Detailed discussions of the Company’s financial position and results of operations are contained in the Company’s Form 10-KSB for the year ended October 31, 2004, which was filed with the SEC on January 31, 2005.
Founded in 1986, Angeion Corporation acquired Medical Graphics (www.medgraphics.com) in December 1999. Medical Graphics develops, manufactures and markets non-invasive cardiorespiratory diagnostic systems for the management and improvement of cardiorespiratory health. The Company has also introduced a line of health and fitness products, many of which are derived from Medical Graphics’ cardiorespiratory product technologies.

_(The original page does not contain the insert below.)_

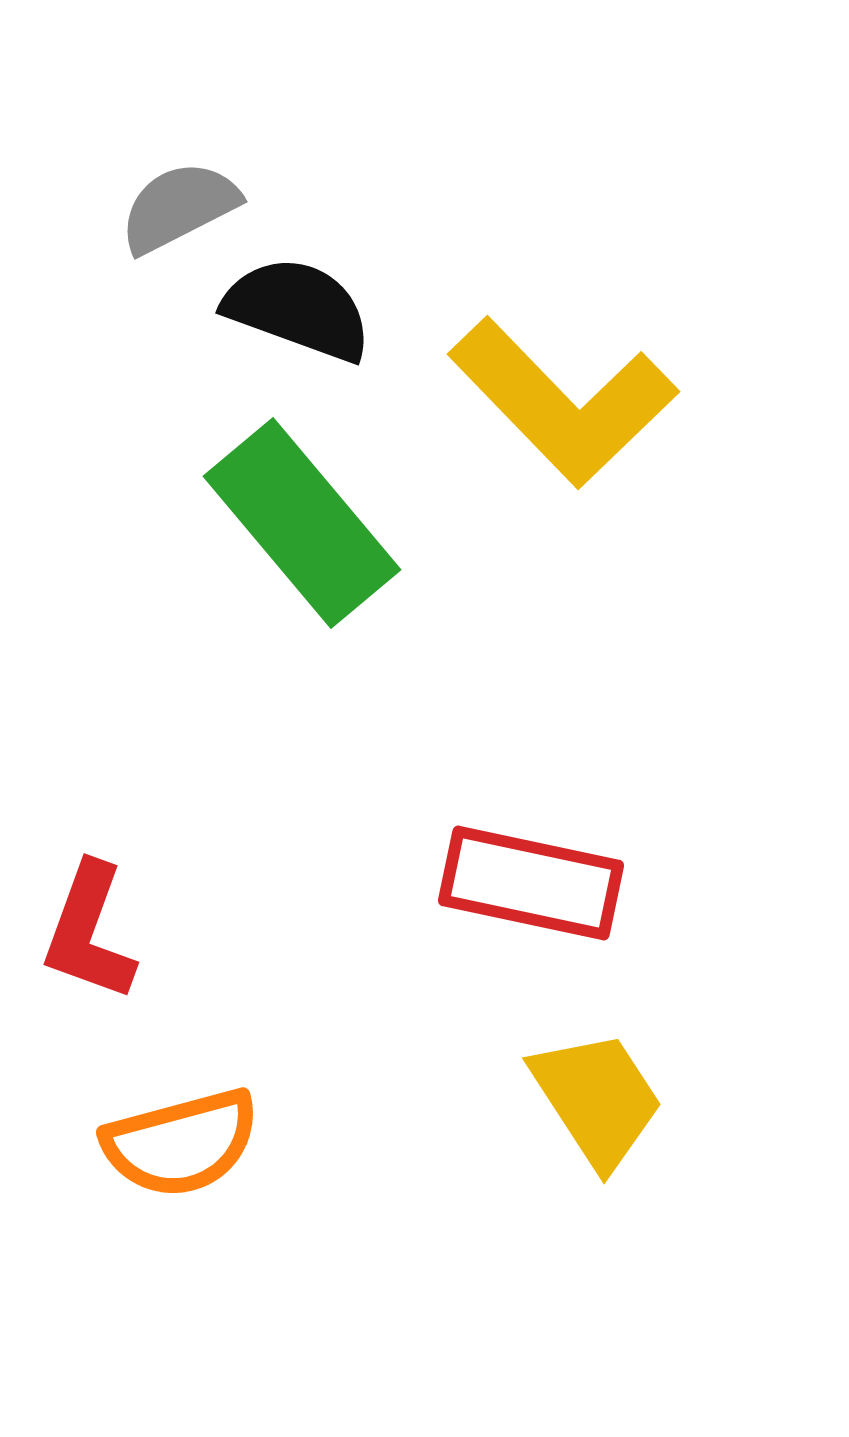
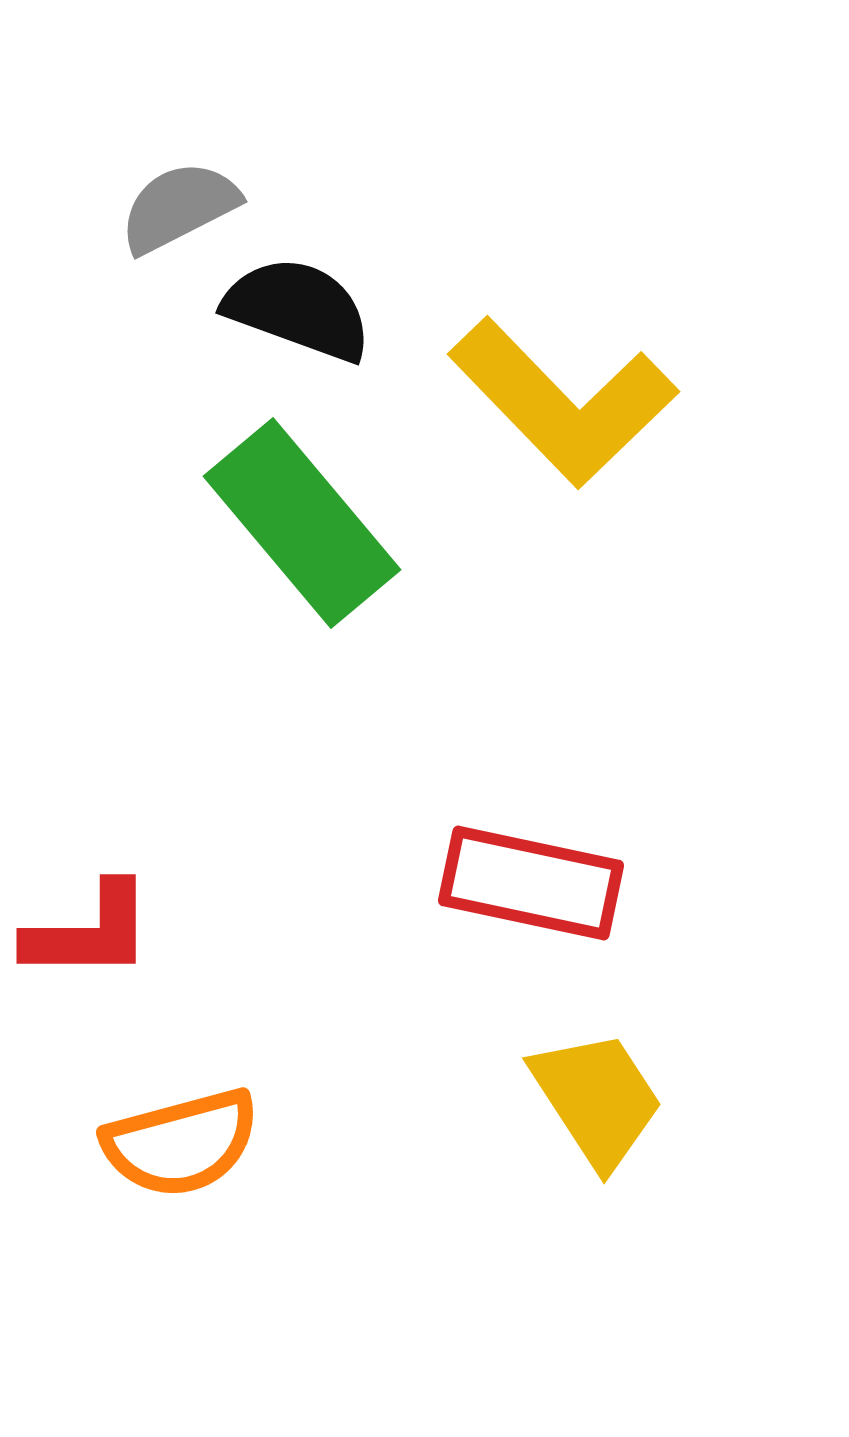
red L-shape: rotated 110 degrees counterclockwise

These products, marketed under the New Leaf Health and Fitness brand (www.newleaf-online.com), help consumers effectively manage their weight and improve their fitness. They are marketed to the consumer primarily through personal training studios, health and fitness clubs and other exercise facilities. For more information about Angeion, visit www.angeion-ir.com.

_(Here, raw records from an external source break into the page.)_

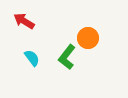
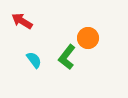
red arrow: moved 2 px left
cyan semicircle: moved 2 px right, 2 px down
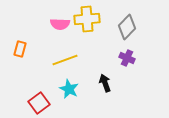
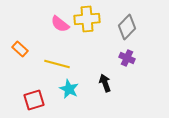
pink semicircle: rotated 36 degrees clockwise
orange rectangle: rotated 63 degrees counterclockwise
yellow line: moved 8 px left, 4 px down; rotated 35 degrees clockwise
red square: moved 5 px left, 3 px up; rotated 20 degrees clockwise
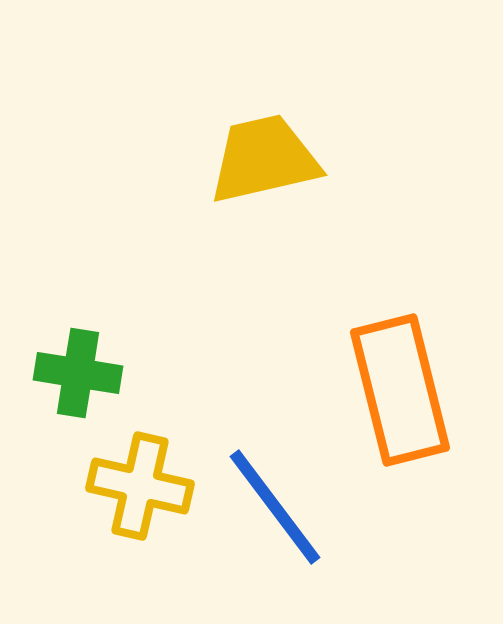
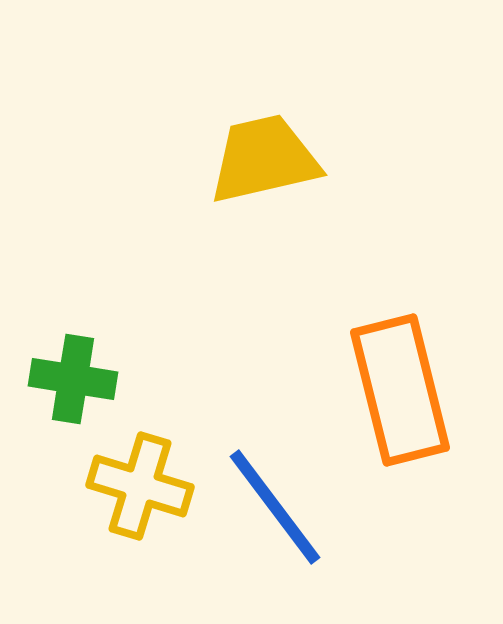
green cross: moved 5 px left, 6 px down
yellow cross: rotated 4 degrees clockwise
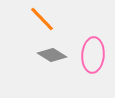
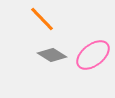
pink ellipse: rotated 48 degrees clockwise
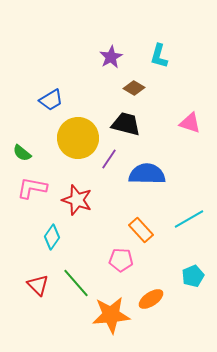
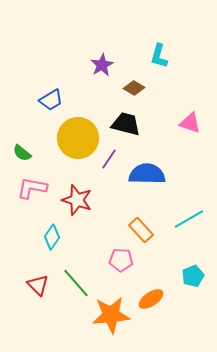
purple star: moved 9 px left, 8 px down
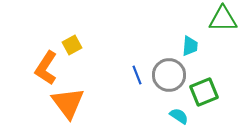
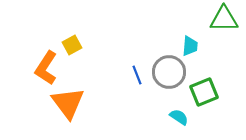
green triangle: moved 1 px right
gray circle: moved 3 px up
cyan semicircle: moved 1 px down
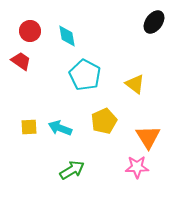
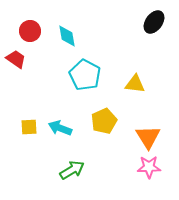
red trapezoid: moved 5 px left, 2 px up
yellow triangle: rotated 30 degrees counterclockwise
pink star: moved 12 px right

The discussion above contains forward-looking statements within the meaning of the Private Securities Litigation Reform Act of 1995. These statements by their nature involve substantial risks and uncertainties. Actual results may differ materially depending on a variety of factors, including (i) the Company’s ability to successfully operate its Medical Graphics business including its ability to develop, improve and update its cardiorespiratory diagnostic products, (ii) the Company’s ability to successfully introduce its New Leaf Health & Fitness products including its New Leaf Weight Loss Program, (iii) the Company’s ability to successfully defend itself from product liability claims related to its Medical Graphics and New Leaf products and claims associated with its prior cardiac stimulation products, (iv) the Company's ability to successfully resolve all issues in connection with ELA Medical's claim for reimbursement and the Company’s product liability insurance coverage; (v) the Company’s ability to protect its intellectual property, and (vi) the Company’s dependence on third-party vendors. Additional information with respect to the risks and uncertainties faced by the Company may be found in, and the prior discussion is qualified in its entirety by, the other risk factors that are described from time to time in Angeion's Securities and Exchange Commission reports, including but not limited to the Annual Report on Form 10-KSB for the year ended October 31, 2004, and subsequently filed reports.